【要旨】
パナソニック株式会社は、日常的に耳にする音量の検査音を聞いたときの脳波[1]の変化パターンから、補聴器の最大音量を推定する技術を開発しました。本開発により、これまで長時間かかっていた補聴器調整(補聴器フィッティング[2])の負担が軽減されます。今後、臨床評価実験の結果を基に、2015年に補聴器の音量自動調整システムとして実用化を予定しています。
【効果】
高齢化により、補聴器を必要とする難聴者は毎年増加しています。従来、補聴器の音量調整で利用する音量の上限値は、不快になる大きな音を出して測定する必要があり心理的なストレス・疲労を招くため、聴覚検査で得られた聞き取れる音量の下限値から計算等で求めていました。そのため、各個人に合った適切な補聴器の音量調整が困難でした。本開発により、各個人が許容できる音量の上限値を、日常的に耳にする音量の検査音に対する脳波の分析により短時間で高精度、かつストレス・疲労を与えることなく求めることができます。その結果、各個人の聴覚特性に合わせた補聴器の音量調整が可能となります。
【特長】
本開発は、以下の特長を有しています。
- 独自開発の検査音を聞いたときの脳波の変化パターンから、許容できる音量の上限値を高精度に推定(誤差±5dB以下:耳鼻科で使う一般的な聴覚検査装置の最小目盛と同じ)。
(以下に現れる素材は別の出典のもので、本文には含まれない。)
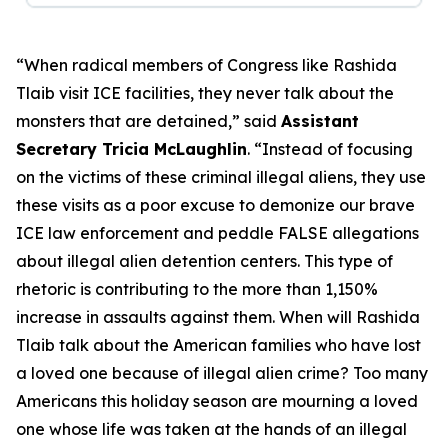
“When radical members of Congress like Rashida
Tlaib visit ICE facilities, they never talk about the
monsters that are detained,”
said
Assistant
Secretary Tricia McLaughlin
.
“Instead of focusing
on the victims of these criminal illegal aliens, they use
these visits as a poor excuse to demonize our brave
ICE law enforcement and peddle FALSE allegations
about illegal alien detention centers. This type of
rhetoric is contributing to the more than 1,150%
increase in assaults against them. When will Rashida
Tlaib talk about the American families who have lost
a loved one because of illegal alien crime? Too many
Americans this holiday season are mourning a loved
one whose life was taken at the hands of an illegal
- 独自開発の検査音により、短時間(5分程度)での検査を実現。
- 検査音は日常的に耳にするレベルの音量であるため、検査における負担を軽減。
【内容】
本開発は、以下の新規技術により実現しました。
- (1)独自開発の検査音(1秒間に数回発する大きさの異なる純音)に対する脳波の変化パターンを分析し、許容できる音量の上限値を高精度に推定する脳波分析技術。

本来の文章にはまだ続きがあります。